A Glimpse Into Havana’s Legendary Watering Hole.

By: David Johanson Vasquez © All Rights

This intriguing photograph is from September 1941 with only a few short months before North America entered World War II. The people gathered in this photo are in the old section of Havana, Cuba; at a bar whose name was Sloppy Joe’s.  Jose Garcia owned the bar, a popular sandwich on the menu called, “ropa veija,” is what inspired the bar’s name.
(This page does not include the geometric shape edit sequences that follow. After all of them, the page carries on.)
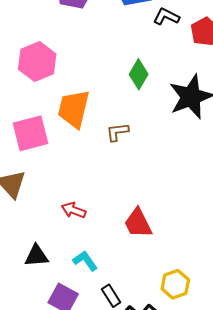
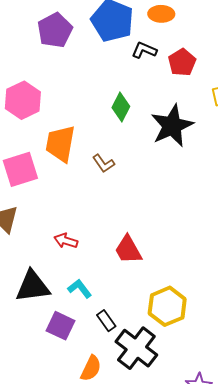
brown L-shape: (117, 132) -> (104, 163), turned -115
black triangle: (36, 256) -> (33, 286), size x1.5
yellow hexagon: (175, 284) -> (167, 306), size x1.4

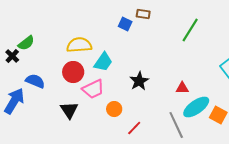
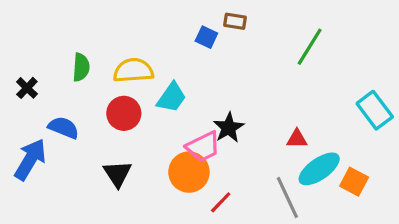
green semicircle: (26, 43) -> (81, 67), moved, turned -48
pink trapezoid: (93, 89) -> (203, 147), moved
orange circle: (114, 109) -> (189, 172), size x1.6

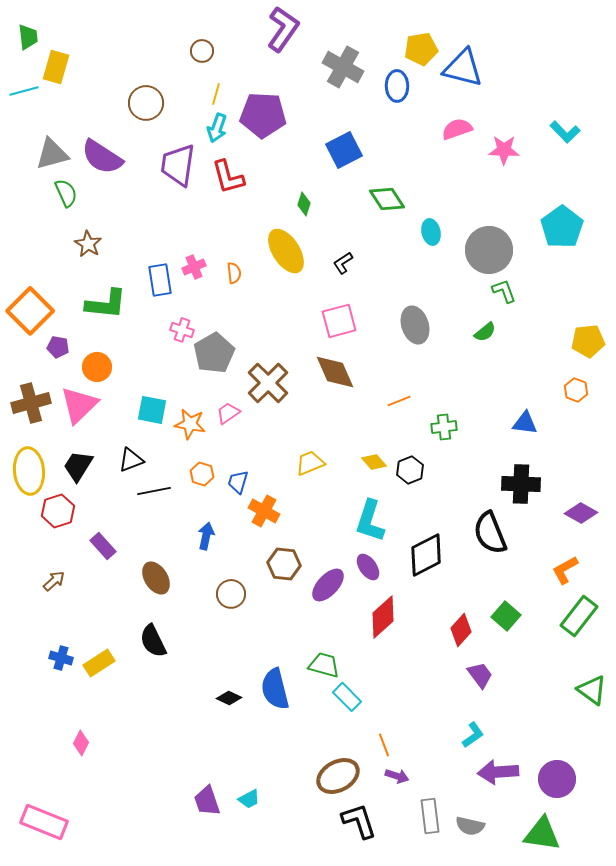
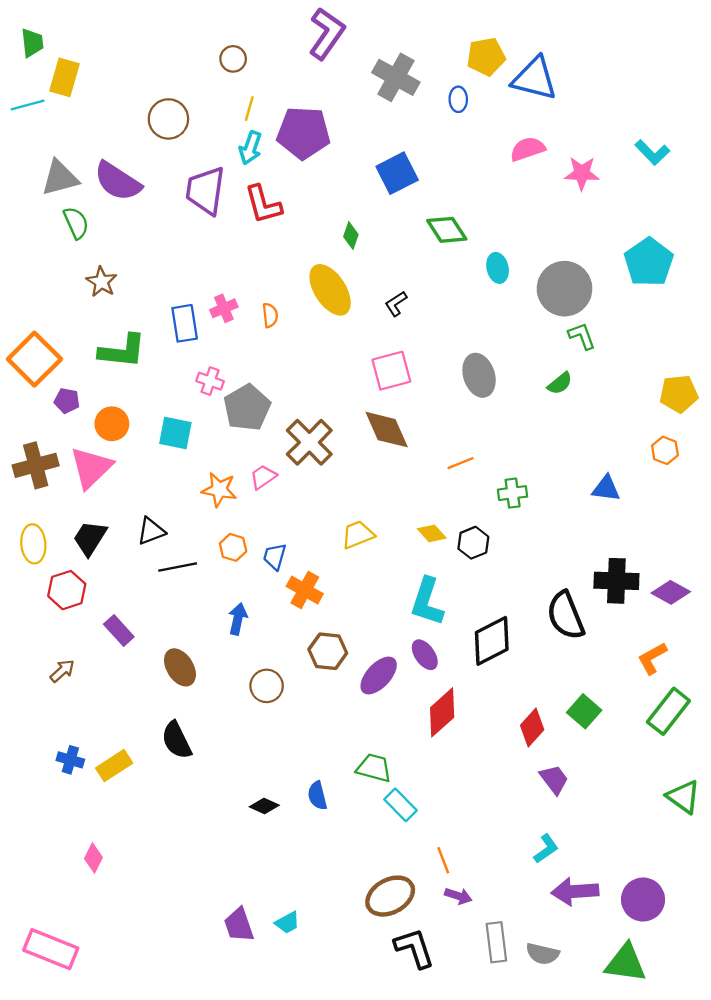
blue ellipse: (397, 86) -> (458, 99), size x0.7
cyan square: (152, 410) -> (175, 433), moved
yellow ellipse: (29, 471) -> (33, 544), size x0.7
black cross: (521, 484) -> (616, 581), moved
blue semicircle: (275, 689) -> (317, 796), size x0.6

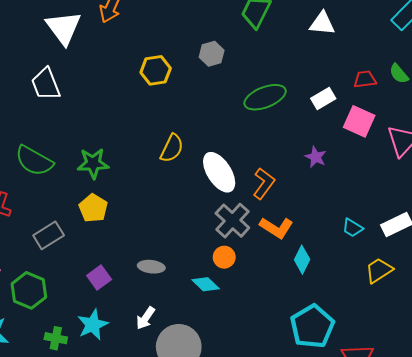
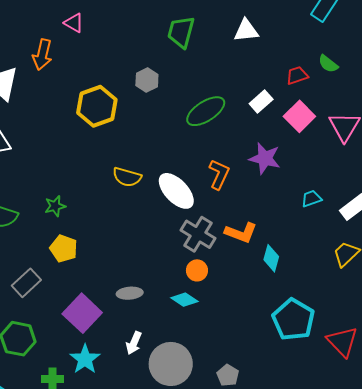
yellow hexagon: (156, 70) -> (97, 106), size x1.4
pink square: (359, 121) -> (299, 116), turned 32
yellow semicircle: (172, 148) -> (127, 177), turned 92
purple star: (316, 157) -> (265, 158), size x1.5
green star: (93, 163) -> (55, 206), size x0.7
orange L-shape: (264, 183) -> (219, 174), moved
cyan trapezoid: (352, 228) -> (311, 199), moved, turned 140
purple square: (99, 277) -> (82, 313), size x1.6

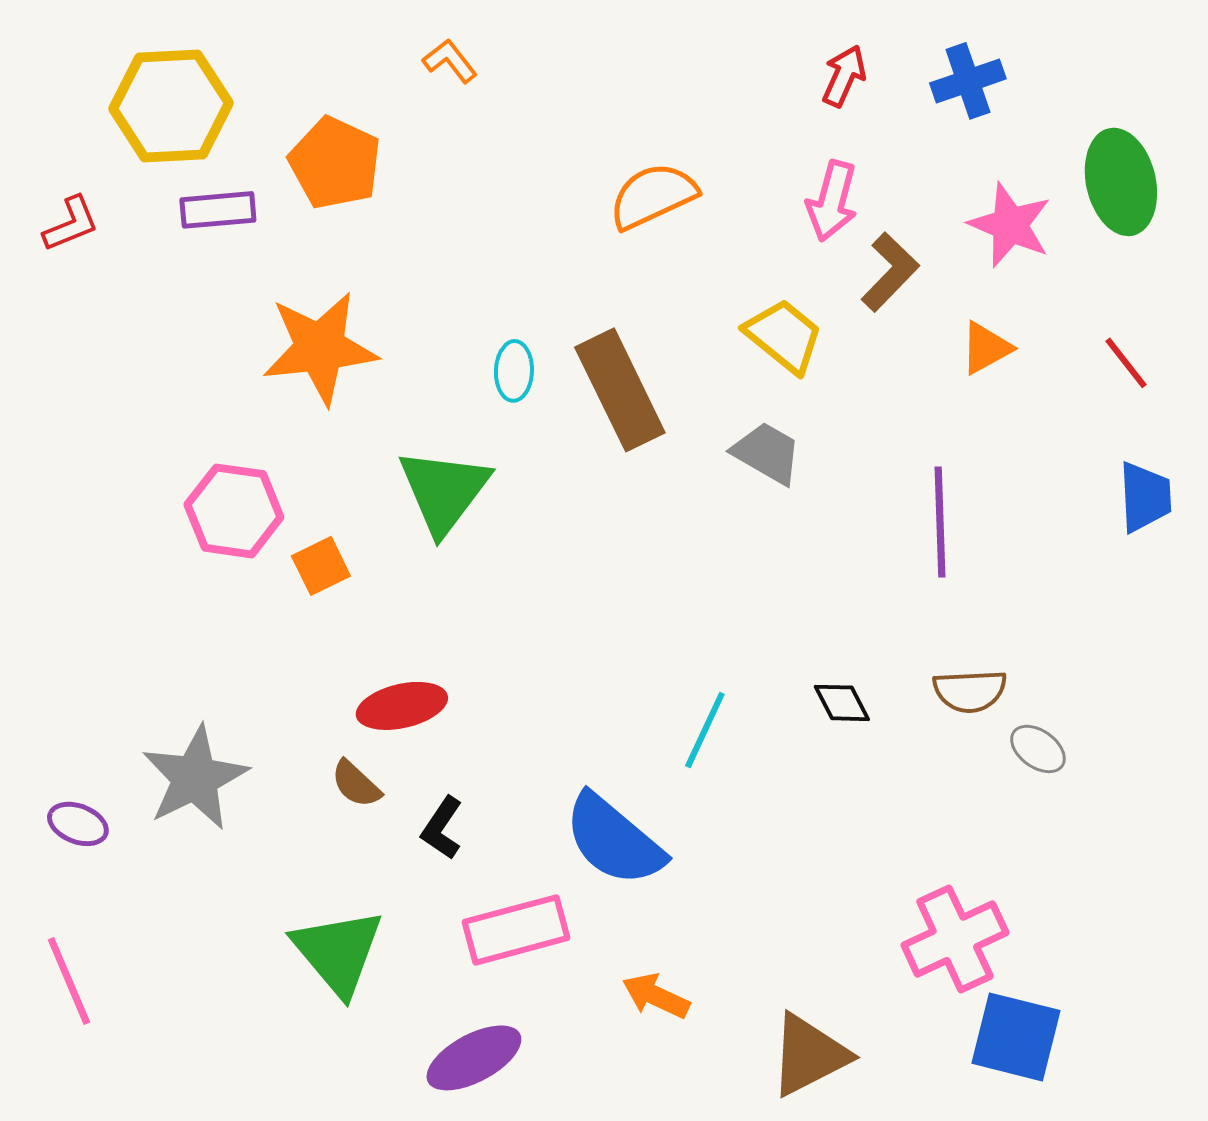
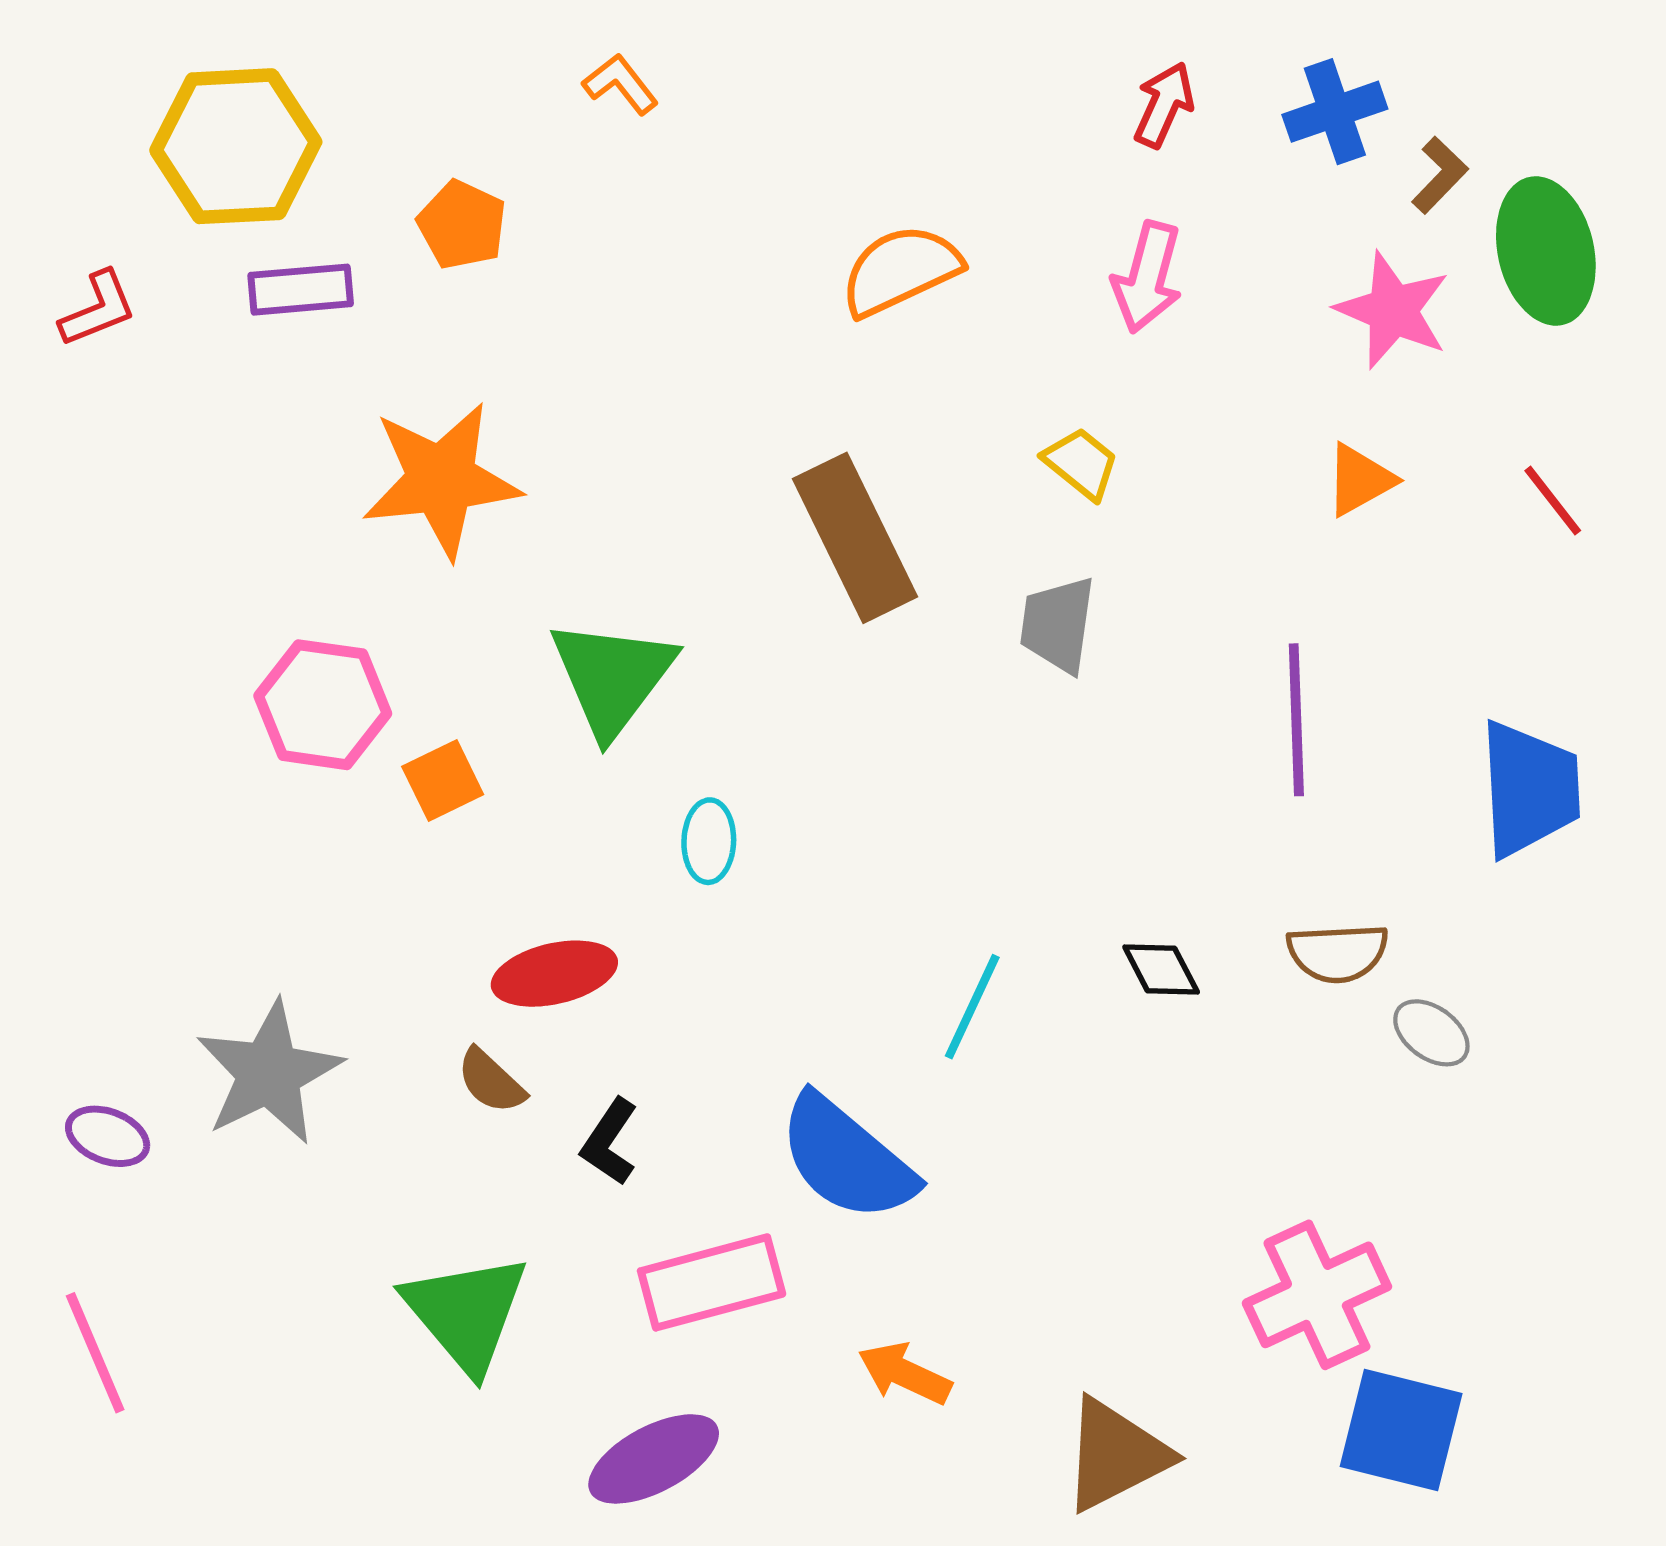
orange pentagon: (335, 163) -> (462, 225), size x0.7
brown L-shape: (890, 272) -> (1440, 175), moved, size x0.7
yellow trapezoid: (784, 336) -> (1081, 463), size x0.7
cyan ellipse: (514, 371) -> (709, 841), moved
gray trapezoid: (767, 453) -> (1058, 625), turned -112
blue trapezoid: (1145, 497) -> (1529, 789), moved, size x1.4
The woman sitting in the first row, situated between the two gentlemen is my grandmother, Alicia Klukas Vasquez.  My mother, uncle and grandmother were all traveling together on a large ocean liner from Brooklyn, New York to the country of Panama. The first port of call was Havana Cuba, a sitter on board the ship watched over my mom and uncle, while many passengers, including my grandmother’s group explored Old Havana.  I vaguely remember seeing this photo, at a young age, so it didn’t have a lot of significance for me back then. This week after being asked to scan the photo for making prints was the first time I really looked at the image. Now, the intriguing group of people, in a scene charged with atmosphere as if from a Golden Age of Hollywood movie, captivated me. In doing research I learned this bar was where Hollywood celebrities and world artist of the 1930’s through the 50’s would go when in Cuba.  Writer Ernest Hemingway lived in Havana when the photo was taken, and was a good friend as well as a loyal patron of the bar’s owner. Sloppy Joe’s attracted iconic actors; John Wayne, Clark Gable, and Spencer Tracey when they arrived in Havana. Learning of the watering hole’s patronage, I enlarged and examined the background in detail, to see if a famous face was peering from the shadows.  The bar remained popular and active until the end of the 50’s when Fidel Castro’s communist revolution closed the doors in 1959.

After the ship departed Cuba my grandmother and her children arrived in Panama where my grandfather was stationed in the Navy. Now united, the family was together for less than three months before the attack on Pearl Harbor. Fear of the Panama Canal being invaded by the Japanese army, required all American citizens to be evacuated. On an ocean liner once again, my mother and her family were halfway to New Orleans when a German U-boat submarine began stalking their ship in the Gulf of Mexico. The captain of the ocean liner desperately, but wisely had all families bring their children above deck to line the railings for the U-boat’s German crew to see it was a civilian passenger ship they were about to attack. Fortunately, the wolf-pack sub slip quietly under the sea and was not seen for the rest of the voyage.

A fortunate update on Sloppy Joe’s in Havana has it being restored and should reopening in the near future. I hope the opportunity for me to travel to Cuba with my camera comes soon, as I would love to revisit Sloppy Joe’s and attempt to photograph the same camera angle used to capture that moment-in-time when my grandmother was there with her party.